Perlindungan hukum itu diperjuangkan Ikatan Wartawan Hukum (Iwakum). Mereka menuntut ketegasan perlindungan nyata terhadap jurnalis. Sebab, masih ada tindak kekerasan. Saat Hari Pers Nasional (HPN) diperingati, kisah Iwakum pas untuk dibahas. Mereka mau membela hak jurnalistiknya melawan derasnya digitalisasi.
ERA digital menggebrak. Berita datang simpang siur. Entah itu benar atau hoaks. Semua orang jadi mudah menerima informasi. Jurnalis pun dituntut lebih berkompeten. Seharusnya itu dibarengi dengan perlindungan nyata. Nah, itulah yang sedang diperjuangkan Iwakum.
Mereka mengajukan uji materi terhadap Pasal 8 Undang-Undang (UU) Nomor 40 Tahun 1999 tentang Pers (UU Pers). Ya, isinya tentang perlindungan hukum. Mahkamah Konstitusi (MK) pun mengabulkannya. Lewat Putusan Nomor 145/PUU-XXIII/2025, MK menegaskan perlindungan terhadap wartawan.
Kepastian hukum terhadap jurnalis bisa didapat. Pencegahan kriminalisasi terhadap kerja jurnalistik juga terjamin.
BACA JUGA:Di Hari Pers Nasional, Cak Imin Ingatkan Peran Pers: Penjernih Informasi, Bukan Penambah Kebisingan
Iwakum terbentuk dari komunitas wartawan yang kebetulan ngepos untuk berita hukum. Hanya empat sampai lima orang saja. Mereka sering bertukar pikiran tentang ancaman pidana yang muncul setelah pemberitaan kritis.
Mereka berangkat dari keresahan yang sama: tentang ketidakamanan di bidang profesi yang mereka tekuni. Tentu ada rasa was-was setiap kali jemari mengetik berita. Itulah cikal bakal Ikatan Wartawan Hukum (Iwakum) yang berdiri pada 2022.
Komunitas wartawan yang lahir dari kegelisahan, karena tindak kekerasan terhadap yang masih ditemui. Kalau diistilahkan, indah di atas kertas, tapi kosong. Tanpa konsekuensi hukum nyata.
Padahal sudah tertulis jelas pada UU Pers Pasal 8 Nomor 40 Tahun 1999. Wartawan berhak untuk dilindungi. "Tanpa mekanisme pelaksanaan yang jelas, frase 'dilindungi' justru menjadi jebakan," ujar Kepala Departemen Kerja Sama Antar Lembaga Iwakum, Rizky Suryarandika, saat dihubungi Harian Disway, Minggu, 8 Februari 2026.

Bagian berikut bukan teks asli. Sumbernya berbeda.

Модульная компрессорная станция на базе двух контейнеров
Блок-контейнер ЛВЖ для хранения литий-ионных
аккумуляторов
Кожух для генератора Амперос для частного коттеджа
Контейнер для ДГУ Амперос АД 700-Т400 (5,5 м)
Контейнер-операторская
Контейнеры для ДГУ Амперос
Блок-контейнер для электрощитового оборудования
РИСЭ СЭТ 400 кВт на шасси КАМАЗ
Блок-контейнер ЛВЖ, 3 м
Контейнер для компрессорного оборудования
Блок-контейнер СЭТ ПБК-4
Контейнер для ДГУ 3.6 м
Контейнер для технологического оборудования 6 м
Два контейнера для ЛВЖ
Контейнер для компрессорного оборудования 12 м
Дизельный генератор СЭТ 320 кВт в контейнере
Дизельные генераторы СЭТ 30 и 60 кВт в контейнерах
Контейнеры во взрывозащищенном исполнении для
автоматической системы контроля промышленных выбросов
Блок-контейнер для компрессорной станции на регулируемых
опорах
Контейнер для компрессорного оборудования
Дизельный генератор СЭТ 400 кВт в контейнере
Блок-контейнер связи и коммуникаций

PELATIHAN materi KUHP Iwakum bersama Wamenkumham Eddy Hiariej di Jakarta, 25 Desember 2025.-Narasumber untuk Harian Disway-
Perjalanan menuju kemenangan konstitusional itu tak mudah. Iwakum yang awalnya hanya kumpulan informal wartawan pemberita hukum, baru resmi berbadan hukum pada awal 2025. "Tanpa badan hukum, kami tak punya dasar mengajukan judicial review," jelas wartawan kelahiran Depok itu.

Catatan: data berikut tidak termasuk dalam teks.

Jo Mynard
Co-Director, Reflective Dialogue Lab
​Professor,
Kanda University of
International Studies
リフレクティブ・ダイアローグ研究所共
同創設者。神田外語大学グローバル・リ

Kuasa Hukum Iwakum, Viktor Santoso Tandiasa, bercerita bahwa badan hukum itu tercetus saat diskusi. Sebab, organisasi itu memang punya diskusi rutin setiap Jumat.
“Saat itu saya kebetulan diundang menjadi narasumber pertama program diskusi yang rutin membahas isu hukum. Itu sesuai dengan kompetensi saya sebagai advokat konstitusi,” kata Viktor.
Setelah diskusi formal itu, perbincangan tak berhenti. Biasanya, masih berlanjut dengan diskusi santai sambil ngopi. Membahas isu yang lagi hangat dibicarakan publik. Viktor pun menyarankan agar Iwakum memperkuat organisasinya dengan menjadi Badan Hukum yang terdaftar di Kementerian Hukum dan HAM (Kemenkumham).